16. We Should Have Seen THIS Commercial [via Deadspin]

17. Joe Namath's Coin Toss Was Everything

The jacket. Tossing the coin before the Seahawks made the call. The jacket. Namath should do the coin toss every year until he dies.

18. Seattle could probably repeat.

The Seahawks are young all over the place, especially on defense. Pete Carroll is going to have this same nucleus in tact next year, and even though there are several challengers in the NFC, I don't know how many are going to be able to get through Seattle. 

19. I think Denver could get back as well.

Though a friend did posit an interesting theory about this awful loss just sending the Broncos franchise into a spiral of doom a la the Oakland Raiders after getting destroyed by the Tampa Bay Buccaneers, I think the Broncos will be able to bounce back from this. The offensive core is still young, they will get Von Miller and other defensive pieces back next year, and though Manning probably won't replicate his numbers from last season, he will still be an upper echelon QB. Denver will be right in the thick of it next year.
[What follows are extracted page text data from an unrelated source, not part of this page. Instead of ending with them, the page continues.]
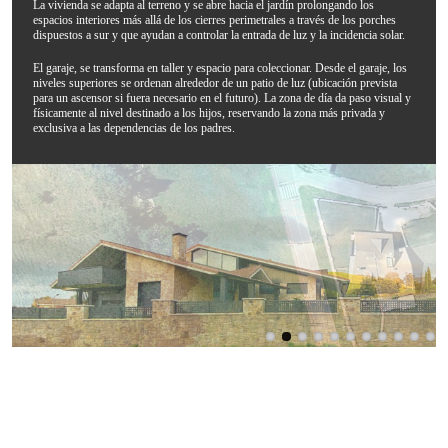
La vivienda se adapta al terreno y se abre hacia el jardín prolongando los
espacios interiores más allá de los cierres perimetrales a través de los porches
dispuestos a sur y que ayudan a controlar la entrada de luz y la incidencia solar.
El garaje, se transforma en taller y espacio para coleccionar. Desde el garaje, los
niveles superiores se ordenan alrededor de un patio de luz (ubicación prevista
para un ascensor si fuera necesario en el futuro). La zona de día da paso visual y
físicamente al nivel destinado a los hijos, reservando la zona más privada y
exclusiva a las dependencias de los padres.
20. This game was really, really boring.

Aside from the shock of Seattle beating Denver by so much, the lopsidedness tore away any of the drama or intrigue. There were nice plays, but without a tight score, there was really no incentive to watch the fourth quarter (even though I did). But we've been spoiled with ultra-competitive Super Bowls for much of this century. A dud was bound to pop up eventually, and the most shocking part was that it was this one. I really thought this one would come down to the very end.